Media and Communications Minister Melissa Lee pulls out of pre-booked interviews, says they'd have been 'boring'

The media and communications minister is defending pulling out of pre-booked interviews about her portfolio, saying they would have been "boring" for the interviewers.

Last week, Melissa Lee cancelled interviews with NZME's Media Insider and RNZ's Mediawatch, despite initially agreeing to do them.

It is a tumultuous time for media, with the proposed shutting of Newshub and cancellation of news and current affairs shows at TVNZ, as well as the unclear fate of legislation to make social media giants pay for the news they use.

Lee is set to take a paper to Cabinet soon, setting out her plans for the portfolio. She has been consulting with coalition partners before she takes the paper to Cabinet committee.

On Tuesday, she said given the confidentiality of the process, there was nothing more she could say in the one-on-one interviews.

"I have actually talked about what my plans are, but not in detail.
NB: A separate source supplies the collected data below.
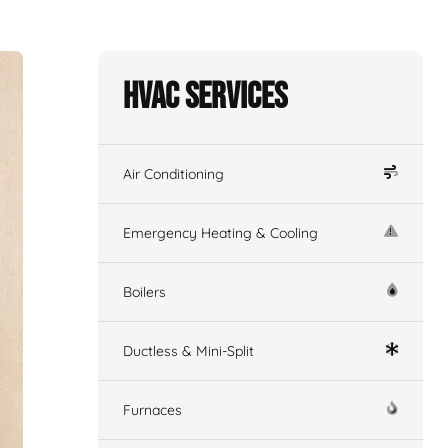
HVAC Services
Air Conditioning
Emergency Heating & Cooling
Boilers
Ductless & Mini-Split
Furnaces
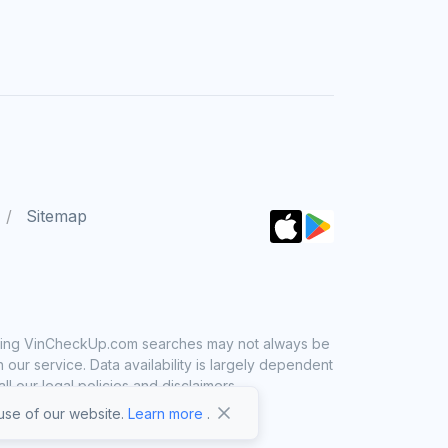
Sitemap
 using VinCheckUp.com searches may not always be
ur service. Data availability is largely dependent
 our legal policies and disclaimers.
se of our website.
Learn more
.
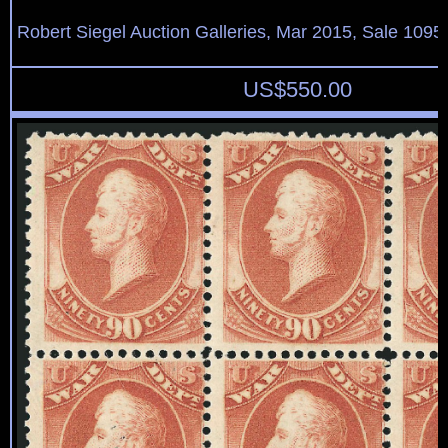
Robert Siegel Auction Galleries, Mar 2015, Sale 1095,
US$
550.00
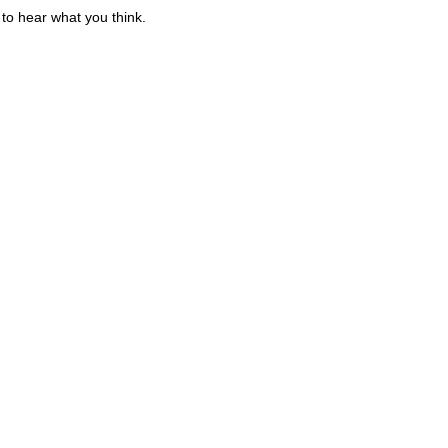
to hear what you think.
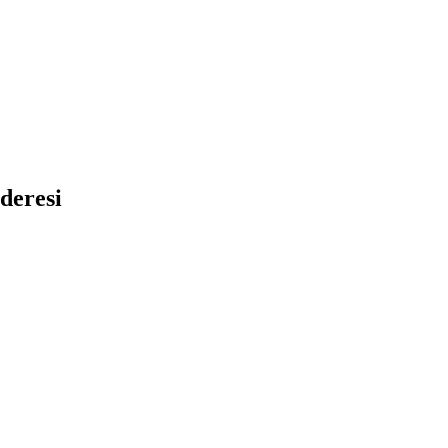
deresi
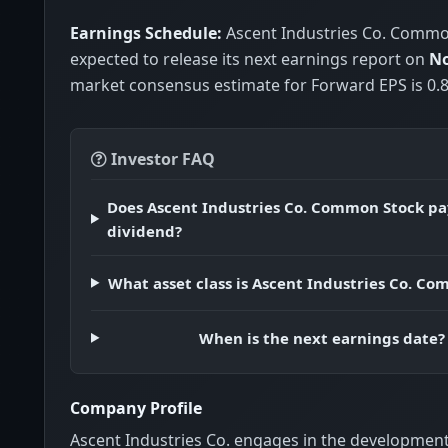
Earnings Schedule:
Ascent Industries Co. Commo
expected to release its next earnings report on
No
market consensus estimate for Forward EPS is 0.8
Investor FAQ
Does Ascent Industries Co. Common Stock pa
dividend?
What asset class is Ascent Industries Co. C
When is the next earnings date?
Company Profile
Ascent Industries Co. engages in the development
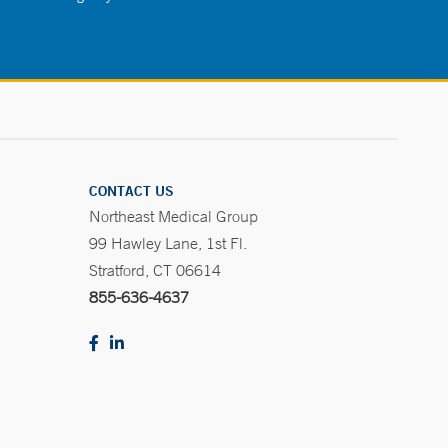
CONTACT US
Northeast Medical Group
99 Hawley Lane, 1st Fl.
Stratford, CT 06614
855-636-4637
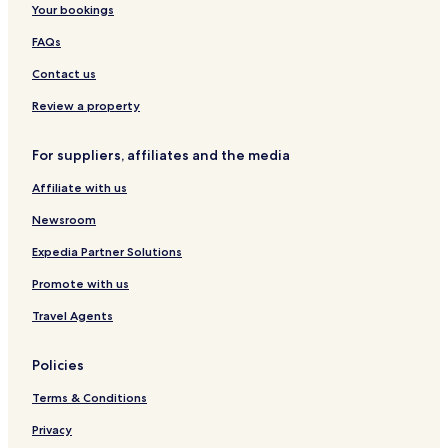
Your bookings
i
C
e
a
n
o
n
e
c
d
n
FAQs
h
n
a
o
S
C
t
t
w
o
Contact us
i
e
i
n
u
t
r
o
t
t
Review a property
y
n
o
h
w
For suppliers, affiliates and the media
n
Affiliate with us
Newsroom
Expedia Partner Solutions
Promote with us
Travel Agents
Policies
Terms & Conditions
Privacy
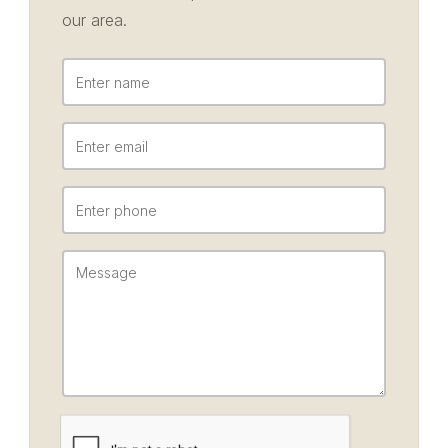
our area.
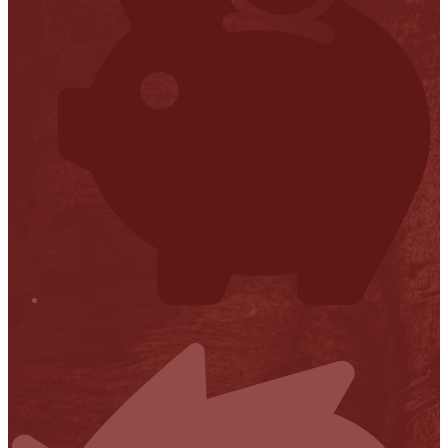
Financial Transparency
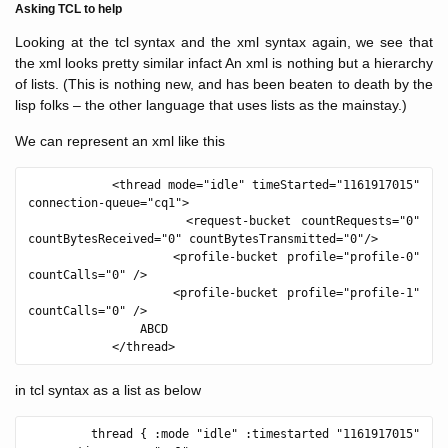
Asking TCL to help
Looking at the tcl syntax and the xml syntax again, we see that
the xml looks pretty similar infact An xml is nothing but a hierarchy
of lists. (This is nothing new, and has been beaten to death by the
lisp folks – the other language that uses lists as the mainstay.)
We can represent an xml like this
            <thread mode="idle" timeStarted="1161917015" 
connection-queue="cq1">

                <request-bucket countRequests="0" 
countBytesReceived="0" countBytesTransmitted="0"/>

                <profile-bucket profile="profile-0" 
countCalls="0" />

                <profile-bucket profile="profile-1" 
countCalls="0" />

                ABCD

in tcl syntax as a list as below
         thread { :mode "idle" :timestarted "1161917015"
And I think talking about the same thing over and over, just seemed, like, you know..."

Lee said she received advice from the prime minister's office, but the decision to pull out was ultimately hers.

"I've been doing quite a lot of interviews, and I couldn't sort of elaborate more on the paper and the work that I'm actually doing until a decision has actually been made, and I felt that it would be boring for him to sit there for me to tell him, 'No, no, I can't really elaborate, you're going to have to wait until the decision's made,'" she said.
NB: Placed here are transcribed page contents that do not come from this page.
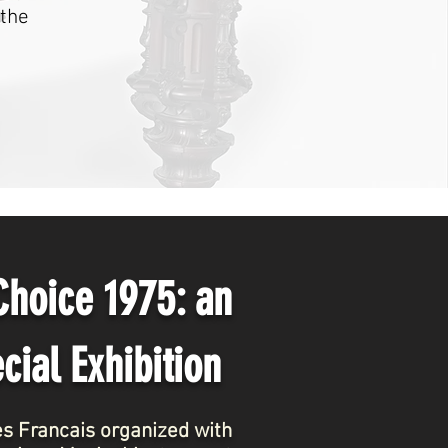
 the
 Choice 1975:
an
cial Exhibition
ues Francais organized with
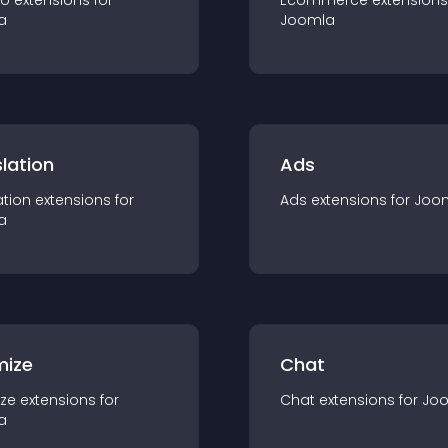
io
extension
s for
Ecommerce
extension
s
a
Joomla
lation
Ads
ation
extension
s for
Ads
extension
s for
Joo
a
mize
Chat
ze
extension
s for
Chat
extension
s for
Jo
a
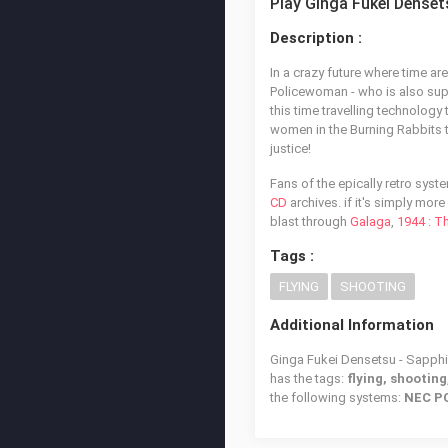
Play Ginga Fukei Denset
Description :
In a crazy future where time a
Policewoman - who is also su
this time travelling technology
women in the Burning Rabbits t
justice!
Fans of the epically retro sys
CD
archives. if it's simply mor
blast through
Galaga
,
1944 : T
Tags :
FLYING
SHOOTING
Additional Information
Ginga Fukei Densetsu - Sapphir
has the tags:
flying, shooting
the following systems:
NEC PC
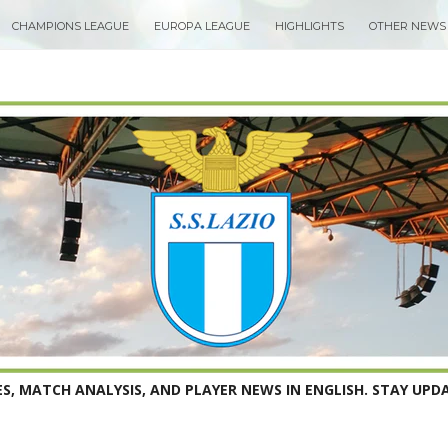
CHAMPIONS LEAGUE
EUROPA LEAGUE
HIGHLIGHTS
OTHER NEWS
S, MATCH ANALYSIS, AND PLAYER NEWS IN ENGLISH. STAY UPDA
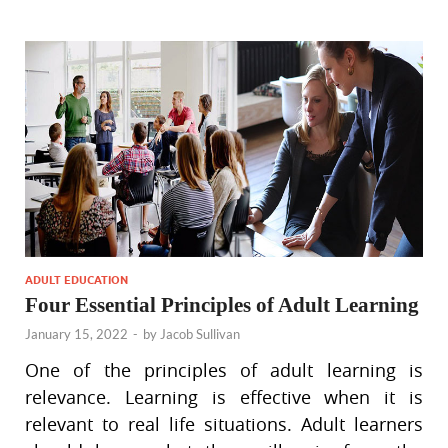
ADULT EDUCATION
Four Essential Principles of Adult Learning
January 15, 2022
-
by
Jacob Sullivan
One of the principles of adult learning is
relevance. Learning is effective when it is
relevant to real life situations. Adult learners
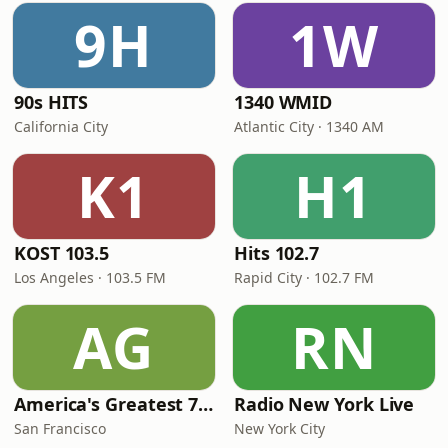
9H
1W
90s HITS
1340 WMID
California City
Atlantic City · 1340 AM
K1
H1
KOST 103.5
Hits 102.7
Los Angeles · 103.5 FM
Rapid City · 102.7 FM
AG
RN
America's Greatest 70s Hits
Radio New York Live
San Francisco
New York City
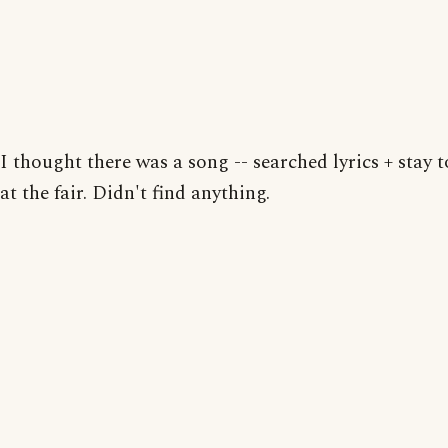
I thought there was a song -- searched lyrics + stay 
at the fair. Didn't find anything.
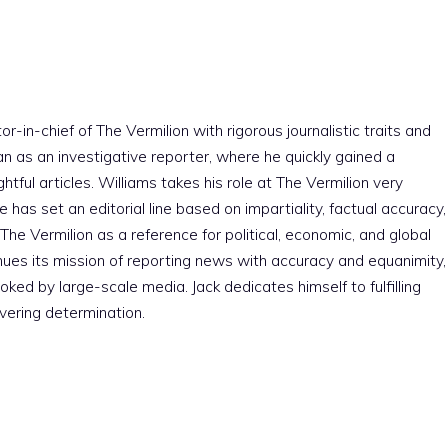
r-in-chief of The Vermilion with rigorous journalistic traits and
an as an investigative reporter, where he quickly gained a
htful articles. Williams takes his role at The Vermilion very
e has set an editorial line based on impartiality, factual accuracy,
The Vermilion as a reference for political, economic, and global
nues its mission of reporting news with accuracy and equanimity,
ked by large-scale media. Jack dedicates himself to fulfilling
vering determination.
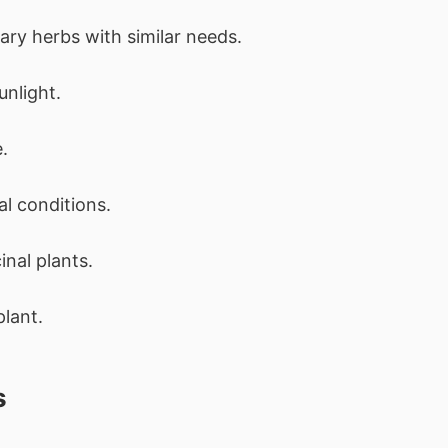
ary herbs with similar needs.
unlight.
.
l conditions.
nal plants.
plant.
s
It is believed Lee was referring to either the NZ Herald's Shayne Currie or RNZ's Colin Peacock.

Asked whether it was up to her to decide what was boring or not, Lee repeated she had done a lot of interviews.

"I didn't think it was fair for me to sit down with someone on a one-to-one to say the same thing over to them," she said.

Lee said her diary had been fairly full, due to commitments with her other portfolios.

The prime minister said his office's advice to Lee was that she may want to wait until she got feedback from the Fair Digital News Bargaining Bill process, which was still going through select committee.

"Our advice from my office, as I understand it, was, 'Look, you're gonna have more to say after we get through the digital bargaining bill, and that's the logical time to sit down for a long-format interview," Christopher Luxon said.

Labour broadcasting spokesperson Willie Jackson said he believed the prime minister's office was trying to protect Lee from scrutiny.

"There's absolutely no doubt she's struggling. If you look at her first response when she fronted media, she had quite a cold response. That's changed, of course now she's giving all her aroha to everyone. So they've been working on her, and so they should, because the media deserve better and the public deserve better."